FBI y DEA investigan a hermanos Farías por contrabando de combustible
Autoridades estadounidenses vinculan a los hermanos Farías con el tráfico de hidrocarburos destinado al Cártel Jalisco Nueva Generación mediante la operación Muerte Líquida.

Agencias federales de Estados Unidos, encabezadas por el FBI y la DEA, han intensificado sus operaciones contra los hermanos Farías, señalados por su presunta participación en una red internacional de contrabando de combustible. De acuerdo con informes de inteligencia, esta red opera bajo el nombre clave de operación Muerte Líquida, la cual busca desmantelar los canales de suministro ilegal de hidrocarburos que abastecen las actividades del Cártel Jalisco Nueva Generación (CJNG) en territorio mexicano.
La investigación apunta a que los hermanos Farías utilizan empresas fachada y embarcaciones de carga para introducir derivados del petróleo desde puertos internacionales hacia zonas costeras estratégicas del Pacífico mexicano. Estos insumos, según las autoridades estadounidenses, son fundamentales para mantener la logística operativa y el control territorial del grupo delictivo en diversas regiones del país, evadiendo los controles aduaneros establecidos por el Servicio de Administración Tributaria.

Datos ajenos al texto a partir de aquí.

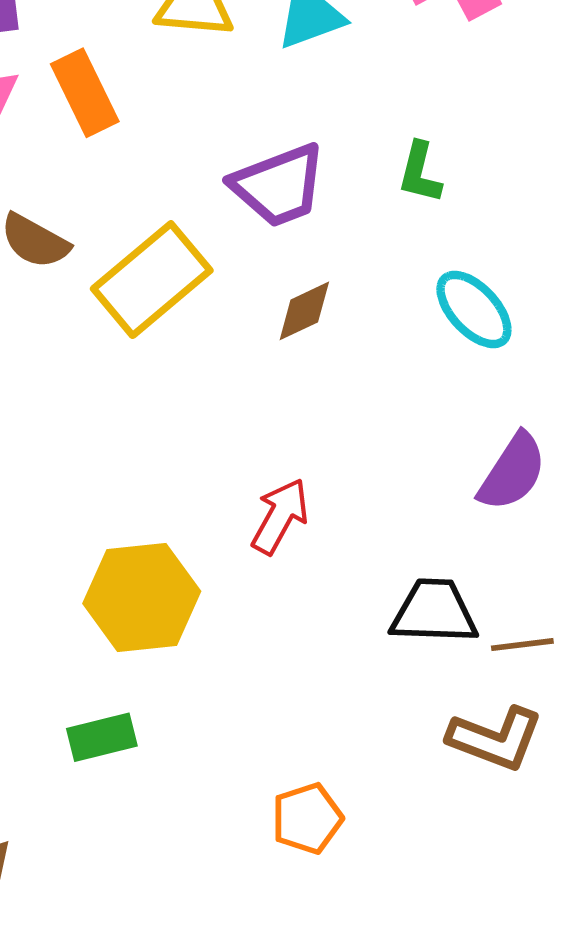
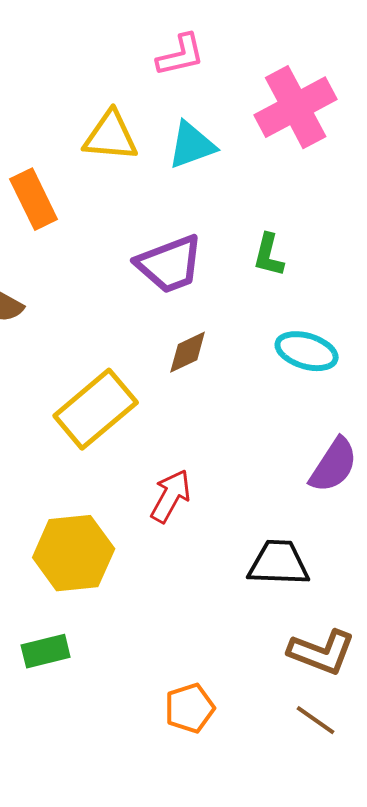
yellow rectangle: (152, 280) -> (96, 409), moved
cyan ellipse: (474, 309) -> (307, 351), turned -30
brown line: (522, 645) -> (316, 720), moved, turned 42

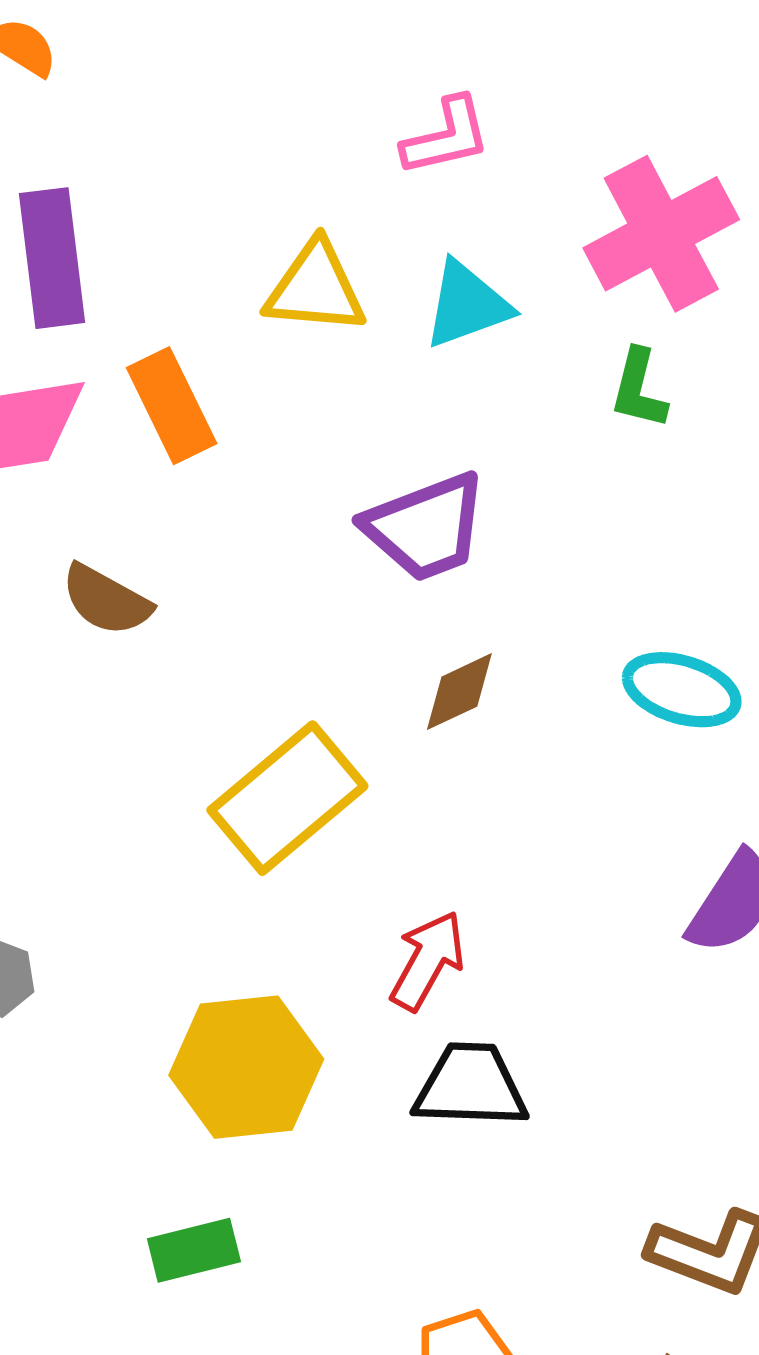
green L-shape: (269, 255) -> (639, 389), moved
black trapezoid: (279, 563) -> (471, 1086), moved

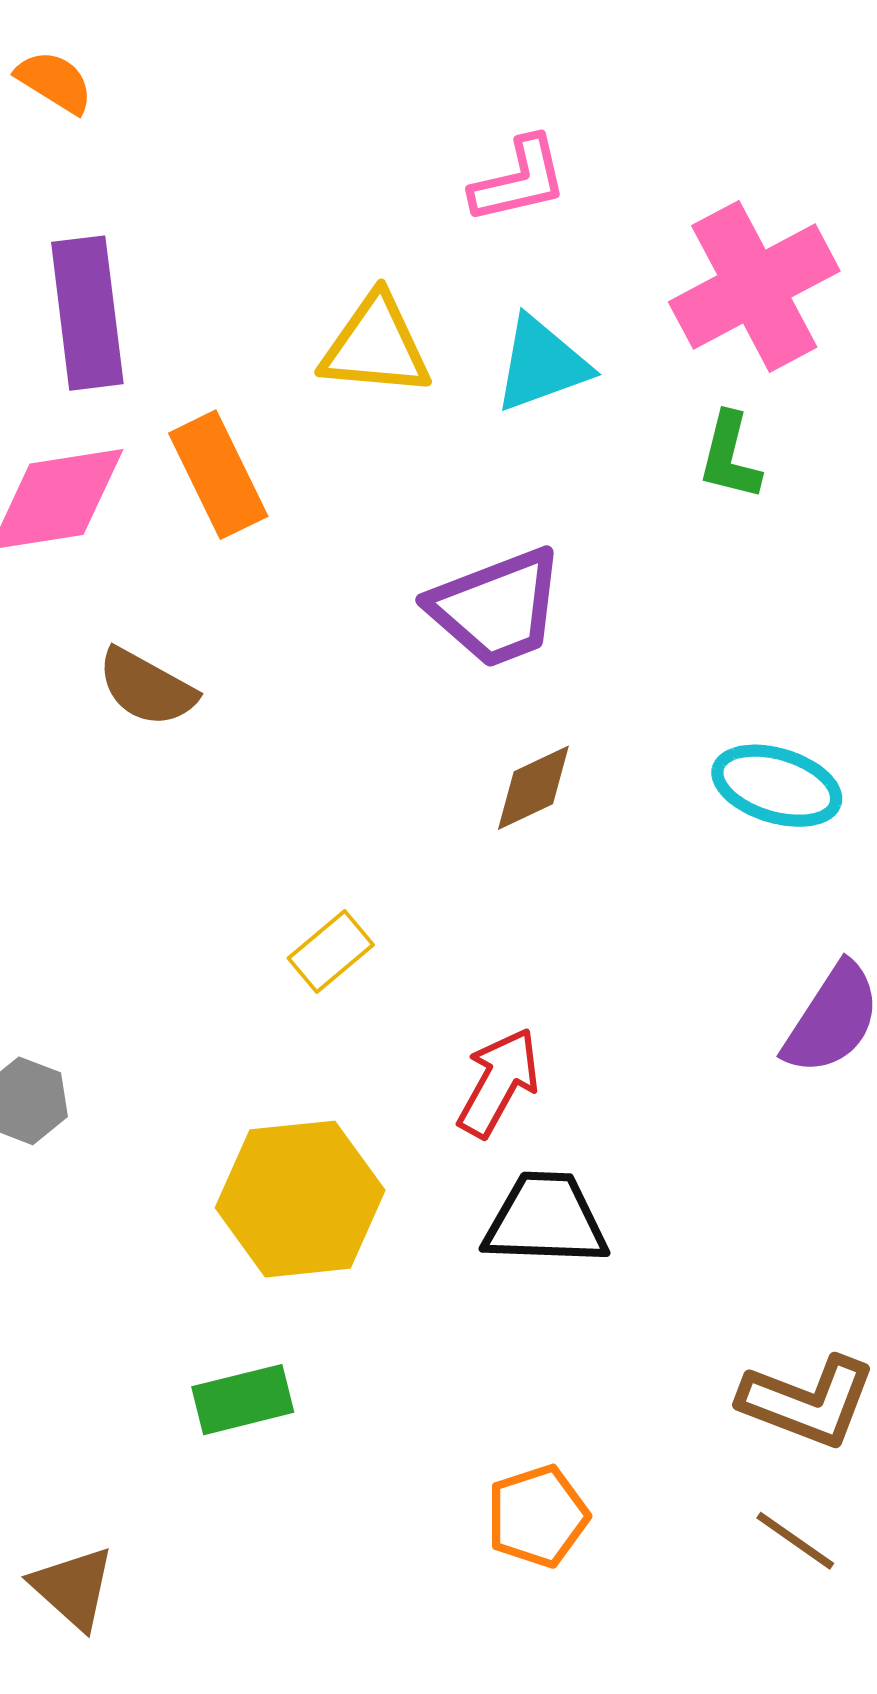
yellow rectangle: (287, 798) -> (331, 951), moved, size x0.5

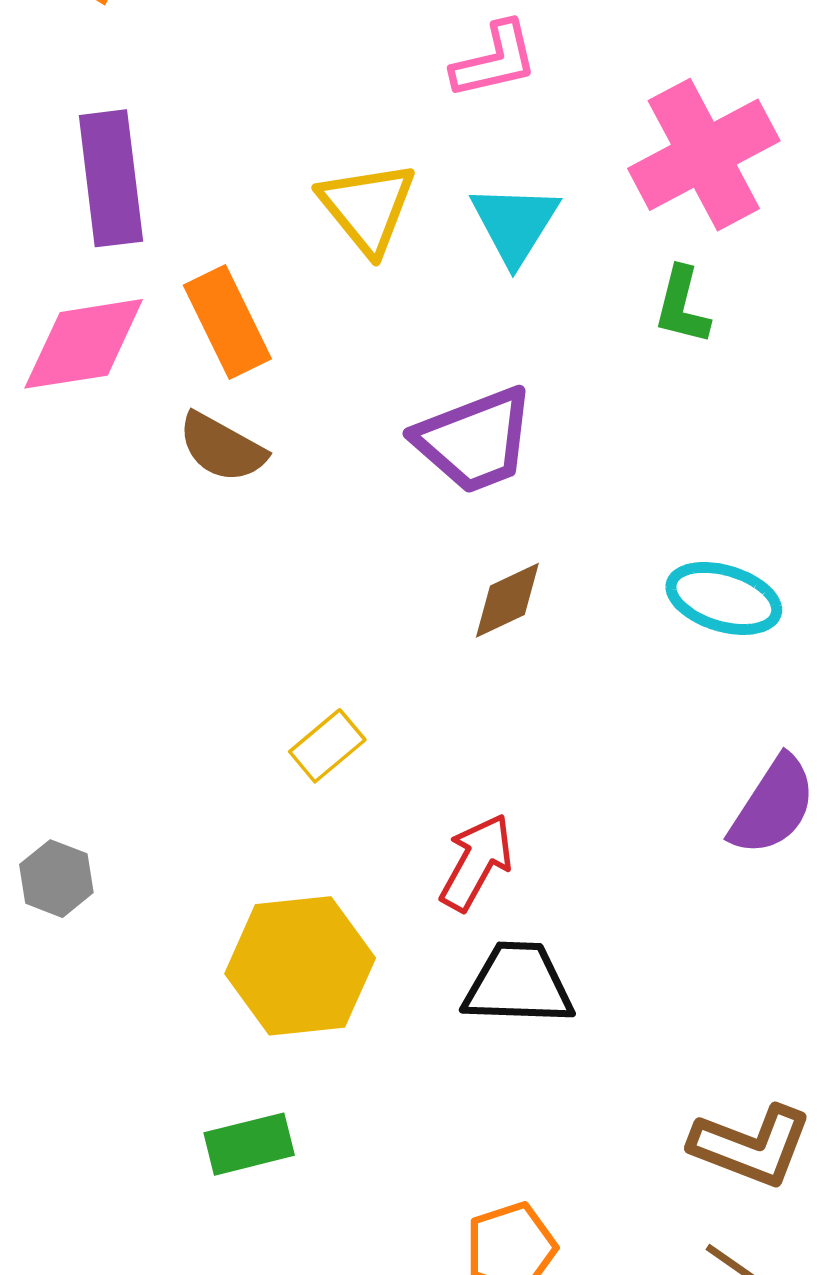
yellow triangle: (376, 346) -> (367, 207), turned 46
cyan triangle: (542, 364) -> (515, 224), turned -38
brown semicircle: (147, 687) -> (222, 448), moved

Fuentes cercanas a los trabajos de inteligencia binacional señalan que la operación ha logrado rastrear transferencias financieras y movimientos logísticos que vinculan directamente a los hermanos con operadores financieros del CJNG. La colaboración entre la Fiscalía General de la República y las agencias estadounidenses ha permitido el intercambio de información técnica, aunque hasta el momento no se han confirmado detenciones formales derivadas de esta línea específica de investigación.
Por su parte, el gobierno federal ha reiterado su compromiso con la estrategia de seguridad nacional para combatir el robo y contrabando de combustibles, un delito que afecta directamente la infraestructura de PEMEX y la seguridad energética nacional. La Secretaría de Seguridad y Protección Ciudadana, junto con la Secretaría de Marina, mantienen vigilancia en las terminales marítimas para identificar actividades sospechosas ligadas al crimen organizado.
Las autoridades estadounidenses sostienen que la desarticulación de esta red es una prioridad para reducir el flujo de recursos que financian la violencia en México. Se espera que en las próximas semanas, derivado de la cooperación entre el Departamento de Justicia de los Estados Unidos y las autoridades mexicanas, se fortalezcan las medidas de vigilancia en los puertos y se presenten órdenes de aprehensión contra los principales involucrados en la estructura criminal.